So yesterday I took my final and I hope I did okay enough to pass considering I already had a D in that class. Well my Mom texted me and asked me to call my little brother for his birthday but I bought him a new video game and then I went to their house and hung out well into the evening. It was a nice visit and I'm glad I went. I was excited to see the horses and the dogs.

I got annoyed with them today because they were basically going to come over and wake me up to get their computer desk. I let them take it simply because it had been in my spare bedroom for a couple of years and I had nobody to help me get it out to the trash but it just makes me mad how they don't have enough respect to wait for me to wake up, instead they just head over and obviously planned to wake me up to get it. Annoying. Oh well. It's just another reminder as to why I stay away from them.

My brother came over with them to help them move it and I asked him about seeing his kid and it's basically a dead end. It all boils down to having to deal with his girlfriend and having to just forget about how mean she's been to me and having to just deal with her shit to see her. I'm not willing to do that. It's sad to say, but my niece isn't worth it. I used to think she was but I just can't handle being around her everyday until her Mom decides she hates me and then I'm not allowed to be around. According to them, it's me that just decides out of nowhere to stop coming over but in reality, it's her that tells me to stay away from their house. Of course she takes no responsibility for the fact that she's the reason why I stay away. I honestly don't care anymore and I'm done talking about it. There comes a time when you just have to say 'oh well' because you can't change a situation and you have to just let it be.

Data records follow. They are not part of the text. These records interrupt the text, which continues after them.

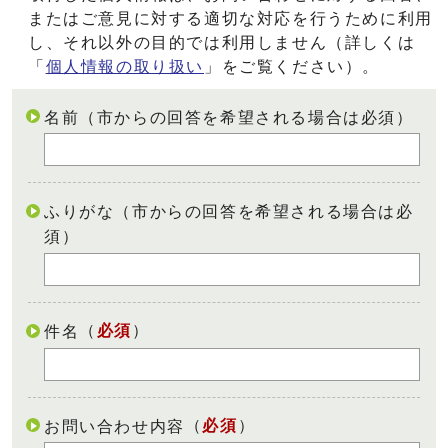
またはご意見に対する適切な対応を行うために利用
し、それ以外の目的では利用しません（詳しくは
「
個人情報の取り扱い
」をご覧ください）。
名前（市からの回答を希望される場合は必須）
ふりがな（市からの回答を希望される場合は必
須）
（
必須
）
件名
（
必須
）
お問い合わせ内容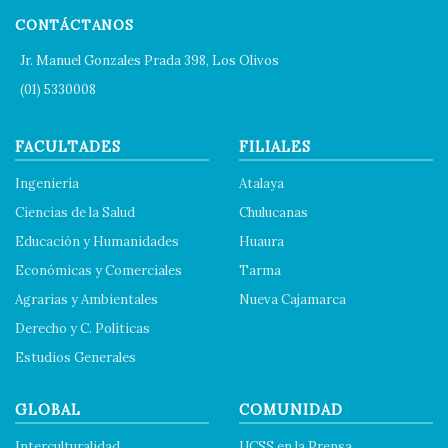
CONTÁCTANOS
Jr. Manuel Gonzales Prada 398, Los Olivos
(01) 5330008
FACULTADES
FILIALES
Ingeniería
Atalaya
Ciencias de la Salud
Chulucanas
Educación y Humanidades
Huaura
Económicas y Comerciales
Tarma
Agrarias y Ambientales
Nueva Cajamarca
Derecho y C. Políticas
Estudios Generales
GLOBAL
COMUNIDAD
Interculturalidad
UCSS en la Prensa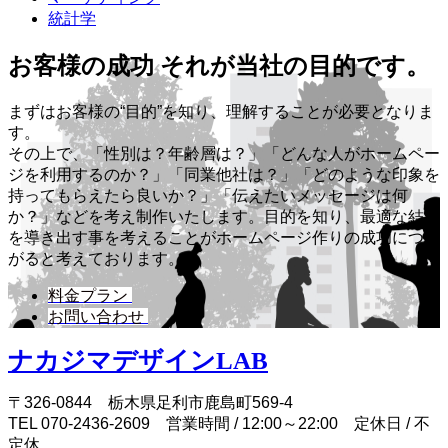
統計学
お客様の成功 それが当社の目的です。
まずはお客様の“目的”を知り、理解することが必要となりま
す。
その上で、「性別は？年齢層は？」「どんな人がホームペー
ジを利用するのか？」「同業他社は？」「どのような印象を
持ってもらえたら良いか？」「伝えたいメッセージは何
か？」などを考え制作いたします。目的を知り、最適な結果
を導き出す事を考えることがホームページ作りの成功につな
がると考えております。
料金プラン
お問い合わせ
ナカジマデザインLAB
〒326-0844 栃木県足利市鹿島町569-4
TEL 070-2436-2609 営業時間 / 12:00～22:00 定休日 / 不
定休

I have to work here in like 3 hours and then I'm going out with my co-workers. I would rather not because I'm tired but I never get to have fun so I think it's well over due. I am still massively tired but it's going to get better with not having to go to school 5 days a week and being able to sleep in everyday and not work until 4pm everyday.

My new bed came and I'm kinda upset that it's a queen which means I have to buy all new bedding. I really like it though. I'm thinking of giving my old bed to my little brother and just using my new one. I'm going to sleep on my new bed tonight and see how I like it.

I'm going to work here soon and then going out with my homies from work. I would rather not go and I'm actually going to try and get out of it. I'm just tired still and want to just come home and watch tv.